Nel settore aerospazio sono scattati già il 23 marzo i primi scioperi contro il decreto del governo. Ma nonostante la chiara posizione degli operai, in una nota Leonardo ha chiarito che non ci saranno passi indietro né di lato: “Il nostro è un settore altamente strategico ed il nostro obiettivo è garantire la continuità produttiva ma senza alcun compromesso sulla sicurezza e la salute”. “Ribadiamo – sottolinea ancora l’azienda – il massimo impegno per garantire a tutti i nostri lavoratori il massimo standard di sicurezza rispettando in pieno le prescrizioni stabilite dal Governo ed anche le ulteriori misure concordate con i sindacati attraverso il protocollo siglato pochi giorni fa”. Come dire: sacrosanta la tutela dei singoli dipendenti, ma la produzione non si fermerà. Scelta legittima, anche se non si comprende adeguatamente in che maniera tale settore sia “essenziale” in un periodo di emergenza sanitaria. Ma tant’è.

PURE I BANCARI. Ma non è finita qui. Gli scioperi potrebbero infatti, presto riguardare altri settori. I sindacati bancari Fabi, First Cisl, Fisac Cgil, Uilca e Unisin stanno preparando la mobilitazione della categoria, a partire dal 24 marzo, e minacciano anche loro uno sciopero generale.
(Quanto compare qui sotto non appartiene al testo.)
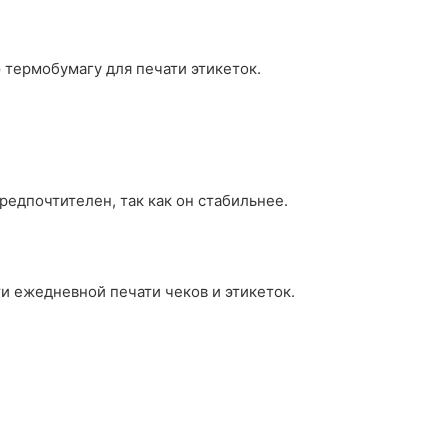
 термобумагу для печати этикеток.
предпочтителен, так как он стабильнее.
и ежедневной печати чеков и этикеток.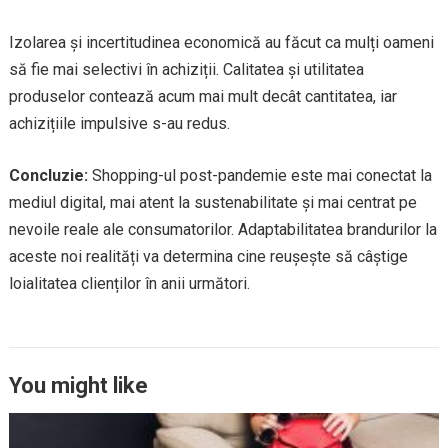
Izolarea și incertitudinea economică au făcut ca mulți oameni
să fie mai selectivi în achiziții. Calitatea și utilitatea
produselor contează acum mai mult decât cantitatea, iar
achizițiile impulsive s-au redus.
Concluzie:
Shopping-ul post-pandemie este mai conectat la
mediul digital, mai atent la sustenabilitate și mai centrat pe
nevoile reale ale consumatorilor. Adaptabilitatea brandurilor la
aceste noi realități va determina cine reușește să câștige
loialitatea clienților în anii următori.
You might like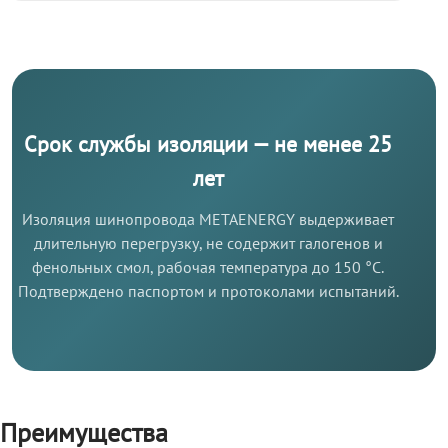
Срок службы изоляции — не менее 25
лет
Изоляция шинопровода METAENERGY выдерживает
длительную перегрузку, не содержит галогенов и
фенольных смол, рабочая температура до 150 °C.
Подтверждено паспортом и протоколами испытаний.
Преимущества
I segretari generali, in una lettera spedita all’Abi, a Federcasse, a tutte le banche, e, per conoscenza, al presidente del Consiglio, Giuseppe Conte denunciano come “i dipendenti del settore, tra i quali si registrano molti casi di positività al coronavirus, non operano in condizioni di sicurezza”, senza mascherine, guanti e disinfettanti. Un poblema in più per il Governo, in un periodo l’unità nazionale sarebbe fondamentale. Ma affinché questa sia garantita, non si può far pagare un prezzo troppo alto soltanto ai lavoratori.